#### Dataset records

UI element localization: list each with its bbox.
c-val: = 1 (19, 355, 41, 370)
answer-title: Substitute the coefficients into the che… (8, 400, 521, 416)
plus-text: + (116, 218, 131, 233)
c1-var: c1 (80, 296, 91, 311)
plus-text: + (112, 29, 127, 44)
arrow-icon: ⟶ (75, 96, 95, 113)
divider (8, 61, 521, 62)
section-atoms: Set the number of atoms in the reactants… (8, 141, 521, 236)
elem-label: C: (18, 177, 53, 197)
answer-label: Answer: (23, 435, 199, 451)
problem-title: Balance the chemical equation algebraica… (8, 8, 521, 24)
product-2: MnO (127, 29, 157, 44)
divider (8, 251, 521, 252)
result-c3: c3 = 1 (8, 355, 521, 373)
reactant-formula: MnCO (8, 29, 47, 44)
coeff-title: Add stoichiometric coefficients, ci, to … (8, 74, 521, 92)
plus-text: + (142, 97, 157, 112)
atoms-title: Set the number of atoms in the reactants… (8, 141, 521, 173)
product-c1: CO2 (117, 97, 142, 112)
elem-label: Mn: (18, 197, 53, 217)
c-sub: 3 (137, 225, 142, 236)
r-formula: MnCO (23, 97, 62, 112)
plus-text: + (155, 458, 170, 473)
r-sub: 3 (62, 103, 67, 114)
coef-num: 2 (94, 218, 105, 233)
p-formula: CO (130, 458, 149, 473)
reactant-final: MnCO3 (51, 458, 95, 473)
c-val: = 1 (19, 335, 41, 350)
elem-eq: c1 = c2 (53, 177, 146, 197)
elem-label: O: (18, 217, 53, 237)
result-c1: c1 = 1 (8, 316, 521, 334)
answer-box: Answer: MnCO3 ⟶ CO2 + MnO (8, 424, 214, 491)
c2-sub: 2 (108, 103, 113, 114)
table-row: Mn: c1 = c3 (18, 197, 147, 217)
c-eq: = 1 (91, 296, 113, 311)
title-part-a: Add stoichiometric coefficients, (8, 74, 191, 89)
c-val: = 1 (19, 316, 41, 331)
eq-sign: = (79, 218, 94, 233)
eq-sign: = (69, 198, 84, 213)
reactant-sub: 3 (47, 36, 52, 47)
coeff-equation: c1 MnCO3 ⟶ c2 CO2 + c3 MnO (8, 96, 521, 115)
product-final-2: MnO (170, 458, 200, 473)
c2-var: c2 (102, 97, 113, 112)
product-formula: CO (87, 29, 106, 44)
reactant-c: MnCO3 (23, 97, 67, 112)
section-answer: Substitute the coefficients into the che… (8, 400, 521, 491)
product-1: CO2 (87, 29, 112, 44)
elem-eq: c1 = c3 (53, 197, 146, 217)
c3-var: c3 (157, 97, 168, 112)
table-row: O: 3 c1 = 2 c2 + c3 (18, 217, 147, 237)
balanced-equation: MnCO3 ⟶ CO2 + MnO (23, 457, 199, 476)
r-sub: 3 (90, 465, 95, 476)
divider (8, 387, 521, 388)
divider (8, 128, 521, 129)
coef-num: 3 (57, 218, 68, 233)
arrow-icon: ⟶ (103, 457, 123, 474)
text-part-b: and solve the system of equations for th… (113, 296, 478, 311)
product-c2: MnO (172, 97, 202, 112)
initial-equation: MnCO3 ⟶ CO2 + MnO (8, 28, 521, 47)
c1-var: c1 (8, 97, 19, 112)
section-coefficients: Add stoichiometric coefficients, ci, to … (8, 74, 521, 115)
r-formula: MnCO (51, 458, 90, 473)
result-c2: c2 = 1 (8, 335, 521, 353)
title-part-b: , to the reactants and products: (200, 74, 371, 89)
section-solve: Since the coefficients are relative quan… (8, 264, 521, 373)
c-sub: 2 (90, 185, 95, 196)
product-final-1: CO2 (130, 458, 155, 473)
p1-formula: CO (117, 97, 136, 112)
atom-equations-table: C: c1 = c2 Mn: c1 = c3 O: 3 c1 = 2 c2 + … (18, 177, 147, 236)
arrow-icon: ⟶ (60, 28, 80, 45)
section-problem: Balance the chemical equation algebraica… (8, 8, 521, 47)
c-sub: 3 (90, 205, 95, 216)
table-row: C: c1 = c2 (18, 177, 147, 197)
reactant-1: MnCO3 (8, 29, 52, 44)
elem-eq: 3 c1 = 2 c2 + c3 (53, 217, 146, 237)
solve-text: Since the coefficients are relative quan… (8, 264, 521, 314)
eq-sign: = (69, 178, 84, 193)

########

● **Assignment**: Return the lines above that include the string "formula".

● **Exercise output**:
reactant-formula: MnCO (8, 29, 47, 44)
r-formula: MnCO (23, 97, 62, 112)
p-formula: CO (130, 458, 149, 473)
product-formula: CO (87, 29, 106, 44)
r-formula: MnCO (51, 458, 90, 473)
p1-formula: CO (117, 97, 136, 112)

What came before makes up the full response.